Con la sua nuova opera Madeline Miller sceglie di portare la sua Galatea in una dimensione atemporale, che potrebbe benissimo essere il presente, e la posiziona all'interno di quello che sembrerebbe essere un istituto psichiatrico. Il luogo adatto a ospitare una donna che dichiara di essere stata di pietra, che viene visitata da dottori e infermiere che non credono alla sua storia, ma che sono pronti a sparire dietro una porta chiusa quando Galatea riceve le visite di suo marito Pigmalione, l'uomo che l'ha creata e che a ogni amplesso si aspetta che lei finga di nuovo di essere una statua, di essere ancora una figura inerme nelle sue mani, pronta a essere plasmata. Ma nell'animo di Galatea c'è una scintilla di consapevolezza e libertà che, se da una parte la spingono a sottomettersi allo status quo per il quieto vivere, dall'altra le impongono di prendere in mano il suo destino ed essere la donna che ha sempre sognato di diventare.

Trattandosi di una novella, Galatea è una lettura breve e veloce, ma nonostante questo riesce a restituire al lettore una storia profonda e piena di tematiche attuali. A emergere con più forza è il concetto di amore tossico e di violenza psicologica. Un tema che ancora capeggia sui giornali e che definisce il destino di molte donne. Galatea è alle prese con un uomo insicuro, ma investito di un potere che la sua condizione sociale e il suo status di artista gli concedono. Un uomo che sente di averla creata e che, per questo, si arroga il destino di decidere della sua vita, dei suoi desideri e delle sue ore di veglia. Un uomo che si aspetta che tutto sia esattamente come lui si figura nella fantasia e che non tiene minimamente conto dei pensieri e delle opinioni della donna che ha sposato. Perché il Pigmalione di Madeline Miller è un uomo accecato dalla bellezza e dall'idea del possesso che finisce con l'abusare del suo stesso potere. Galatea è una vittima di violenza psicologica: in lei vive una costante paura di comportarsi nel modo sbagliato, di ridere a voce troppo alta, di essere l'oggetto degli sguardi oggettificanti degli altri uomini come se fosse costantemente una sua colpa. E in queste società descritta dalla Miller è sempre Galatea la responsabile delle sue sventure, non è mai la vittima.

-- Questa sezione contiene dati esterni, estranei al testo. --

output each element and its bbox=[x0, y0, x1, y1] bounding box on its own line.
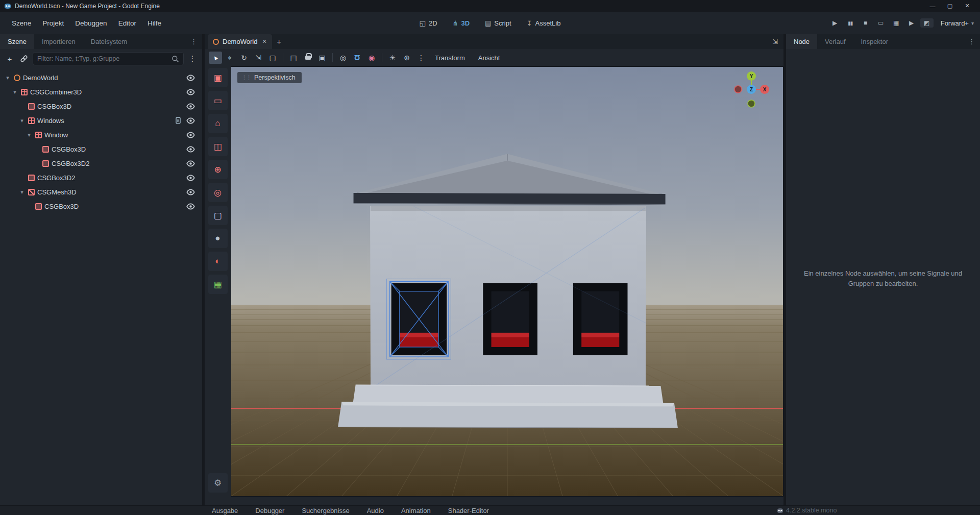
csg-cylinder-tool[interactable]: ▭ bbox=[208, 91, 228, 110]
tree-row-window[interactable]: ▾ Window bbox=[0, 128, 202, 142]
visibility-eye-icon[interactable] bbox=[186, 175, 195, 181]
lock-button[interactable] bbox=[301, 52, 314, 64]
bottom-tab-suchergebnisse[interactable]: Suchergebnisse bbox=[302, 507, 349, 514]
rotate-tool-button[interactable]: ↻ bbox=[237, 52, 251, 64]
view-axis-gizmo[interactable]: Y X Z bbox=[720, 70, 776, 113]
tree-row-csgbox3d[interactable]: CSGBox3D bbox=[0, 99, 202, 113]
play-scene-button[interactable]: ▦ bbox=[890, 19, 903, 27]
stop-button[interactable]: ■ bbox=[859, 19, 872, 27]
reflection-probe-tool[interactable]: ● bbox=[208, 229, 228, 248]
menu-debuggen[interactable]: Debuggen bbox=[69, 16, 112, 30]
menu-szene[interactable]: Szene bbox=[6, 16, 37, 30]
menu-projekt[interactable]: Projekt bbox=[37, 16, 69, 30]
mode-2d-button[interactable]: ◱ 2D bbox=[414, 17, 443, 30]
mode-script-button[interactable]: ▤ Script bbox=[480, 17, 517, 30]
expand-arrow-icon[interactable]: ▾ bbox=[18, 189, 26, 195]
tree-row-csgbox3d[interactable]: CSGBox3D bbox=[0, 142, 202, 156]
mode-assetlib-button[interactable]: ↧ AssetLib bbox=[522, 17, 566, 30]
3d-viewport[interactable]: ⋮⋮ Perspektivisch Y X Z bbox=[231, 66, 783, 497]
tab-inspektor[interactable]: Inspektor bbox=[853, 34, 896, 49]
dock-menu-icon[interactable]: ⋮ bbox=[185, 34, 202, 49]
csg-torus-tool[interactable]: ◎ bbox=[208, 183, 228, 202]
axis-neg-y-icon[interactable] bbox=[748, 100, 755, 107]
movie-maker-toggle[interactable]: ◩ bbox=[920, 18, 934, 28]
visibility-eye-icon[interactable] bbox=[186, 189, 195, 195]
expand-arrow-icon[interactable]: ▾ bbox=[26, 132, 33, 138]
viewport-more-icon[interactable]: ⋮ bbox=[414, 52, 428, 64]
bottom-tab-debugger[interactable]: Debugger bbox=[255, 507, 284, 514]
instance-scene-button[interactable] bbox=[18, 55, 30, 63]
add-node-button[interactable]: + bbox=[4, 55, 15, 63]
scene-tree-menu-icon[interactable]: ⋮ bbox=[187, 54, 198, 63]
dock-menu-icon[interactable]: ⋮ bbox=[963, 34, 980, 49]
maximize-button[interactable]: ▢ bbox=[941, 3, 959, 9]
scene-filter-input[interactable] bbox=[37, 55, 172, 62]
menu-hilfe[interactable]: Hilfe bbox=[142, 16, 167, 30]
remote-debug-button[interactable]: ▭ bbox=[874, 19, 888, 27]
gridmap-tool[interactable]: ▦ bbox=[208, 275, 228, 294]
scene-tab-demoworld[interactable]: DemoWorld ✕ bbox=[208, 34, 272, 49]
tree-row-csgmesh3d[interactable]: ▾ CSGMesh3D bbox=[0, 185, 202, 199]
minimize-button[interactable]: — bbox=[924, 3, 941, 9]
visibility-eye-icon[interactable] bbox=[186, 117, 195, 124]
3d-viewport-canvas[interactable] bbox=[231, 67, 783, 496]
bottom-tab-ausgabe[interactable]: Ausgabe bbox=[212, 507, 238, 514]
expand-arrow-icon[interactable]: ▾ bbox=[11, 89, 18, 95]
camera-preview-button[interactable]: ◉ bbox=[365, 52, 378, 64]
visibility-eye-icon[interactable] bbox=[186, 75, 195, 81]
visibility-eye-icon[interactable] bbox=[186, 89, 195, 95]
visibility-eye-icon[interactable] bbox=[186, 103, 195, 110]
csg-polygon-tool[interactable]: ⌂ bbox=[208, 114, 228, 133]
pause-button[interactable]: ▮▮ bbox=[844, 20, 857, 26]
tree-row-csgcombiner3d[interactable]: ▾ CSGCombiner3D bbox=[0, 85, 202, 99]
environment-settings-button[interactable]: ⊕ bbox=[400, 52, 413, 64]
tab-dateisystem[interactable]: Dateisystem bbox=[83, 34, 135, 49]
tree-row-demoworld[interactable]: ▾ DemoWorld bbox=[0, 70, 202, 85]
play-button[interactable]: ▶ bbox=[828, 19, 842, 27]
tree-row-csgbox3d2[interactable]: CSGBox3D2 bbox=[0, 170, 202, 185]
expand-viewport-icon[interactable]: ⇲ bbox=[767, 34, 783, 49]
bottom-tab-animation[interactable]: Animation bbox=[401, 507, 431, 514]
tab-verlauf[interactable]: Verlauf bbox=[817, 34, 853, 49]
transform-menu[interactable]: Transform bbox=[429, 54, 471, 62]
play-custom-scene-button[interactable]: ▶ bbox=[905, 19, 918, 27]
csg-sphere-tool[interactable]: ⊕ bbox=[208, 160, 228, 179]
close-tab-icon[interactable]: ✕ bbox=[261, 38, 266, 45]
csg-box-tool[interactable]: ▣ bbox=[208, 68, 228, 87]
move-tool-button[interactable]: ⌖ bbox=[223, 52, 236, 64]
rail-settings-gear-icon[interactable]: ⚙ bbox=[208, 473, 228, 493]
projection-dropdown[interactable]: ⋮⋮ Perspektivisch bbox=[237, 72, 302, 83]
view-menu[interactable]: Ansicht bbox=[472, 54, 506, 62]
expand-arrow-icon[interactable]: ▾ bbox=[4, 75, 11, 81]
sun-settings-button[interactable]: ☀ bbox=[386, 52, 399, 64]
bottom-tab-audio[interactable]: Audio bbox=[367, 507, 384, 514]
tab-importieren[interactable]: Importieren bbox=[34, 34, 83, 49]
light-tool[interactable]: ◐ bbox=[208, 252, 228, 271]
ruler-tool-button[interactable]: ▤ bbox=[287, 52, 300, 64]
list-select-tool-button[interactable]: ▢ bbox=[266, 52, 279, 64]
group-button[interactable]: ▣ bbox=[315, 52, 329, 64]
bottom-tab-shader-editor[interactable]: Shader-Editor bbox=[448, 507, 489, 514]
menu-editor[interactable]: Editor bbox=[113, 16, 142, 30]
tree-row-windows[interactable]: ▾ Windows bbox=[0, 113, 202, 128]
capsule-tool[interactable]: ▢ bbox=[208, 206, 228, 225]
visibility-eye-icon[interactable] bbox=[186, 146, 195, 153]
close-window-button[interactable]: ✕ bbox=[959, 3, 976, 9]
visibility-eye-icon[interactable] bbox=[186, 160, 195, 167]
tab-szene[interactable]: Szene bbox=[0, 34, 34, 49]
expand-arrow-icon[interactable]: ▾ bbox=[18, 117, 26, 124]
snap-toggle[interactable]: Ω bbox=[351, 52, 364, 64]
tree-row-csgbox3d2[interactable]: CSGBox3D2 bbox=[0, 156, 202, 170]
script-icon[interactable] bbox=[175, 117, 182, 124]
csg-mesh-tool[interactable]: ◫ bbox=[208, 137, 228, 156]
local-space-toggle[interactable]: ◎ bbox=[336, 52, 350, 64]
scale-tool-button[interactable]: ⇲ bbox=[252, 52, 265, 64]
visibility-eye-icon[interactable] bbox=[186, 203, 195, 210]
mode-3d-button[interactable]: ⋔ 3D bbox=[448, 17, 475, 30]
renderer-dropdown[interactable]: Forward+ ▾ bbox=[941, 19, 974, 27]
select-tool-button[interactable]: ▲ bbox=[209, 52, 222, 64]
new-scene-tab-button[interactable]: + bbox=[272, 34, 286, 49]
axis-neg-x-icon[interactable] bbox=[734, 86, 742, 93]
tab-node[interactable]: Node bbox=[786, 34, 817, 49]
tree-row-csgbox3d[interactable]: CSGBox3D bbox=[0, 199, 202, 213]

Questo conduce anche alla riflessione sul fatto che l'arte - che è la rappresentazione del divino nell'umano - spesso viene concessa a personaggi problematici, se non proprio discutibili. Ma violenza e arte possono coesistere? Qualcuno reo di atti immondi può essere capace di creare qualcosa di bello? Sembra essere questo ciò su cui si interroga Madeline MIller mentre descrive con la sua scrittura questo rapporto malsano e questa donna che chiedeva solo di essere amata. Si tratta di nuovo di un interrogativo e di una tematica affatto scontate, che ben si sposano con molte conversazioni che ancora oggi investono il mondo dell'arte. È possibile dividere l'opera dall'artista? È la domanda, ad esempio, che da anni accompagna la carriera di Roman Polanski, i cui film sono piccoli capolavori, ma la cui fedina penale lo rende un ricercato negli Stati Uniti. È la stessa domanda che oggi si pongono coloro che vogliono boicottare la saga di Harry Potter per colpa di alcune dichiarazioni della sua autrice J.K. Rowling. Madeline Miller, con la sua Galatea, si pone lo stesso quesito e sembra voler suggerire che a volte la bellezza si trova nelle mani di chi non la merita, ma che l'esperienza di quella stessa arte, per chi ne fruisce, rimane qualcosa di unico anche per chi non la capisce. Con la sua attualità e l'eleganza dell'impaginazione, Galatea è un capolavoro narrativo che conferma ancora una volta il talento della sua autrice.